I am beginner in ML coming from the scientific computing field and getting started with
Flux.jl for a simple deep learning problem (not very deep actually) with an MLP Neural Network (NN). Like the usual training approach with mini-batch stochastic gradient method, I need to evaluate the gradient of the the NN with respect to parameters at several inputs in each epoch. I have tried both constructing a generic gradient function and also a gradient evaluation at every specific input using the
gradient function from
Flux/Zygote. My question is I don’t see any advantage in evaluation time with a generic gradient function when evaluated at a new input values. Is there a more faster way to do this, where the gradient information can be reused as the architecture of the NN is fixed? Following are the related code snippets with benchmarks:
using Flux, BenchmarkTools model = Chain(Dense(1,5,relu), Dense(5,5,relu), Dense(5,1,identity)) eval_model(x) = model([x]) par = Flux.params(model) x_test = 0.5; gr_generic(x) = gradient(() -> eval_model(x), par) gr_specific = gradient(() -> eval_model(x_test), par) # After two @btime runs to take away the overheads in all the below cases julia> @btime gr_specific = gradient(() -> eval_model(x_test), par) 33.552 μs (311 allocations: 20.70 KiB) julia> @btime gr_generic(x_test) 33.836 μs (313 allocations: 21.03 KiB) # Also evaluating the generic one at a new value to see if it can make any advantage, x_test_new = 0.3 julia> @btime gr_generic(x_test_new) 33.797 μs (313 allocations: 21.03 KiB) # compared to a new gr_specific evaluation below, @btime gr_specific_new = gradient(() -> eval_model(x_test_new), par) 33.742 μs (311 allocations: 20.70 KiB)

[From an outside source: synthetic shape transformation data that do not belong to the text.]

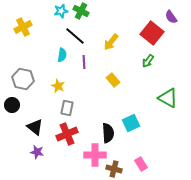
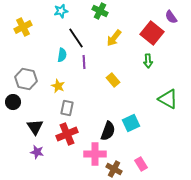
green cross: moved 19 px right
black line: moved 1 px right, 2 px down; rotated 15 degrees clockwise
yellow arrow: moved 3 px right, 4 px up
green arrow: rotated 40 degrees counterclockwise
gray hexagon: moved 3 px right
green triangle: moved 1 px down
black circle: moved 1 px right, 3 px up
black triangle: rotated 18 degrees clockwise
black semicircle: moved 2 px up; rotated 24 degrees clockwise
pink cross: moved 1 px up
brown cross: rotated 14 degrees clockwise
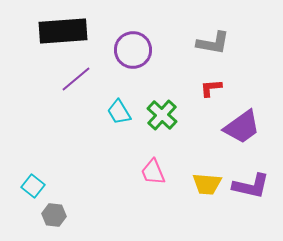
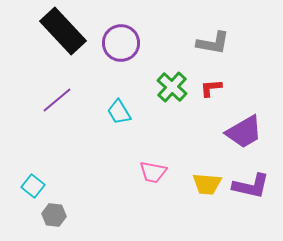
black rectangle: rotated 51 degrees clockwise
purple circle: moved 12 px left, 7 px up
purple line: moved 19 px left, 21 px down
green cross: moved 10 px right, 28 px up
purple trapezoid: moved 2 px right, 5 px down; rotated 6 degrees clockwise
pink trapezoid: rotated 56 degrees counterclockwise
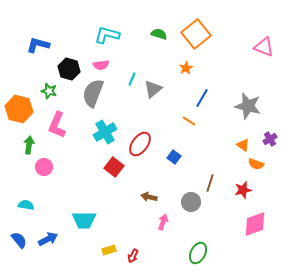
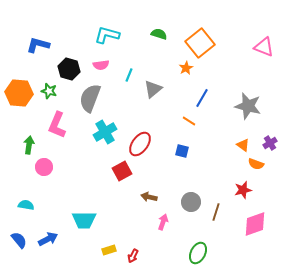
orange square: moved 4 px right, 9 px down
cyan line: moved 3 px left, 4 px up
gray semicircle: moved 3 px left, 5 px down
orange hexagon: moved 16 px up; rotated 8 degrees counterclockwise
purple cross: moved 4 px down
blue square: moved 8 px right, 6 px up; rotated 24 degrees counterclockwise
red square: moved 8 px right, 4 px down; rotated 24 degrees clockwise
brown line: moved 6 px right, 29 px down
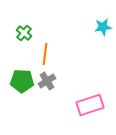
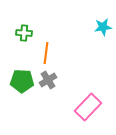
green cross: rotated 35 degrees counterclockwise
orange line: moved 1 px right, 1 px up
gray cross: moved 1 px right, 1 px up
pink rectangle: moved 2 px left, 2 px down; rotated 28 degrees counterclockwise
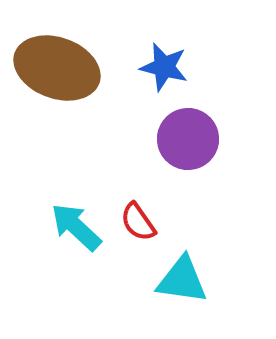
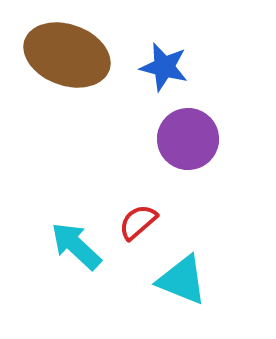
brown ellipse: moved 10 px right, 13 px up
red semicircle: rotated 84 degrees clockwise
cyan arrow: moved 19 px down
cyan triangle: rotated 14 degrees clockwise
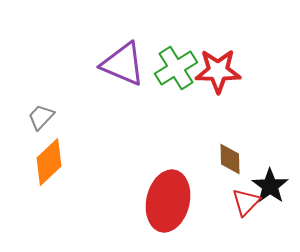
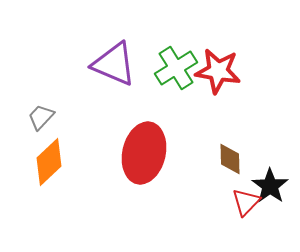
purple triangle: moved 9 px left
red star: rotated 9 degrees clockwise
red ellipse: moved 24 px left, 48 px up
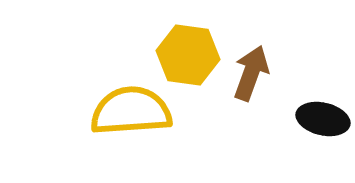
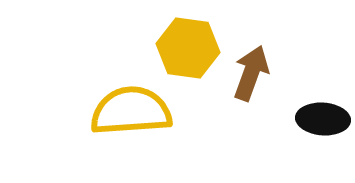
yellow hexagon: moved 7 px up
black ellipse: rotated 9 degrees counterclockwise
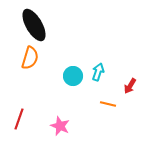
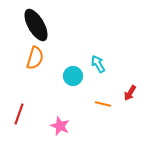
black ellipse: moved 2 px right
orange semicircle: moved 5 px right
cyan arrow: moved 8 px up; rotated 48 degrees counterclockwise
red arrow: moved 7 px down
orange line: moved 5 px left
red line: moved 5 px up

We can see that both the above are nearly the same (actually generic one is very slightly slower, with few extra allocations), so having a generic gradient doesn’t bring any advantage here when evaluated at a new input value. May I know which one of the above is recommended? And if there is a way to reuse the gradient information so that evaluations can be faster than would be really great!
Thanks a lot!